Não havia um meio de transporte para Lúcio
não ser seus pés e pernas. Dividia-se agora em deixar as crianças dormindo e
sair em busca da mãe e levar a todas na sua breve jornada, chegando talvez ao
destino antes de a lenda aparecer e, quem sabe, dormir lá mesmo. Sua mãe não
apontava ainda.
Depois de quase afundar até o tornozelo no
piso da sala, agasalha seus irmãos menores, toma a carta, fecha a porta e sai.

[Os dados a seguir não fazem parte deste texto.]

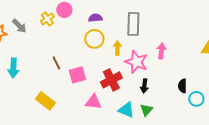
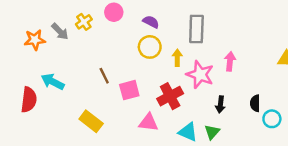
purple semicircle: (95, 18) -> (151, 22), turned 32
yellow cross: (47, 19) -> (84, 22), moved
cyan arrow: (13, 68) -> (53, 82), turned 114
black arrow: (144, 86) -> (220, 104), moved

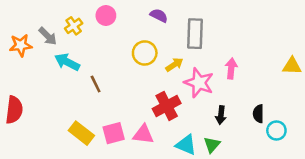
purple semicircle: (151, 22) -> (159, 16), moved
yellow arrow: (177, 58) -> (174, 65), turned 56
cyan arrow: (53, 82) -> (67, 62), moved
pink square: (129, 90) -> (114, 133), moved

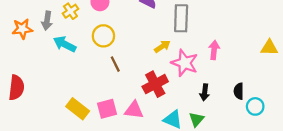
gray arrow: (48, 36) -> (47, 21), turned 54
yellow circle: (145, 53) -> (103, 36), moved
brown line: (96, 84) -> (115, 64), moved

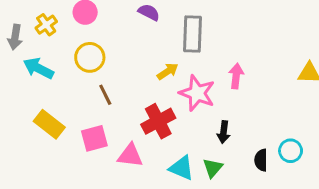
black semicircle: (239, 91) -> (261, 160), moved
yellow rectangle: (78, 109) -> (49, 124), moved
pink square: (107, 109) -> (94, 138), moved

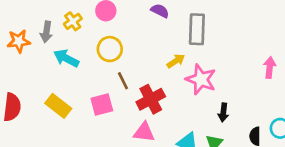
pink arrow: (236, 76) -> (270, 68), moved
red cross: (158, 121) -> (151, 99), moved
yellow rectangle: (49, 124) -> (58, 106), moved
pink square: (94, 138) -> (102, 105), moved

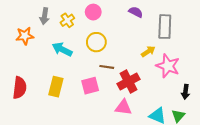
gray arrow: (46, 32) -> (44, 16), moved
brown line: (123, 81) -> (107, 67), turned -56
yellow rectangle: (58, 106) -> (56, 87), turned 66

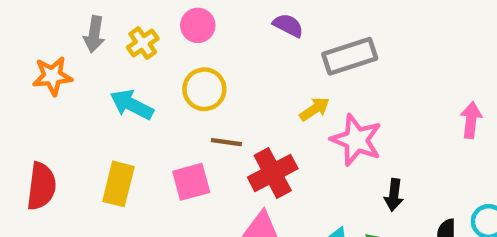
gray rectangle: (165, 27) -> (350, 56), turned 70

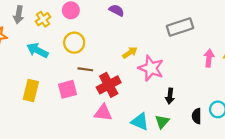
gray rectangle: (350, 56) -> (180, 27), moved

Todos estavam temerosos. Se não fosse aquela luz redonda no céu, tudo estaria
um breu.
Poucos passos à frente os menores começam a
chorar. Lúcio percebe que elas lhe atrasariam os passos. Volta para casa,
põem-nas para dormir, levanta, tranca a porta da forma mais segura possível e
sai. Um passo após o outro e seu coração apressando as batidas. Não sabia se
contava seus passos trôpegos ou as palpitações de seu coração.
Quantas casas já tinham passado não sabia,
mas o caminho se tornava mais longo a cada quilometro. O silêncio era quebrado
vez ou outra por um pio de coruja e isso lhe trazia pavor. Olhos o seguem.
Seu pensamento agora se dividia entre seus
irmãos que estavam em casa, sua mãe que não voltava e seu novo companheiro: o
medo. Só havia um caminho para ir e vir, não tinha atalhos.
Mais dois quilômetros passados, estava Lúcio
com seus pés empoeirados e as casas tinham ficado para trás na estrada. As
árvores escassas também eram filetes em sombras ao olhar o caminho percorrido.
Havia somente o céu, milharal de um lado e milharal do outro. A lua se
camuflava entre uma nuvem e outra. Somente um quilômetro faltava e Lúcio
apressa seus passos calculando que já deve passar das 22h, a lenda já estaria
pelas ruas, entre uma árvore e outra, espreitando; e isso aumenta seus
batimentos cardíacos... tUm TuM tUM TUM. Completando a cena daquela noite de
sexta feira, o vento assovia no milharal e um sopro gélido enrijece a espinha.
Tenta caminhar mais rápido, mas já está tão rápido que chega a tropeçar em seus
próprios pés.
O vento continua cantando no milharal e
remexe as palhas jogadas entre um canteiro e outro. Lúcio move-se para a
esquerda, olha o pequeno trecho que ainda falta, falta tão pouco! Então olha
para a direita. Seu coração gela, seus pulmões se contraem e em uma fração se
segundos é tomado por um terror que lhe faz desfalecer as pernas e o impulsiona
ao mesmo tempo: do meio do milharal dois olhos vermelhos lhe observa,
acompanhando seus movimentos e uma massa corpulenta e escura se move em sua
direção. Lúcio corre. Não sente seus pés tocar o chão. Tão perto, tão perto...
um grito! Tudo fica escuro. TUM, TUM, Tum, Tum...
Lúcio abre os olhos, ainda trôpego... Abre-se
a porta, sua mãe entra. O relógio da sala marca 22h. Ela fecha a porta. Lúcio
abraça sua mãe e respira fundo, e dorme junto com seus irmãos.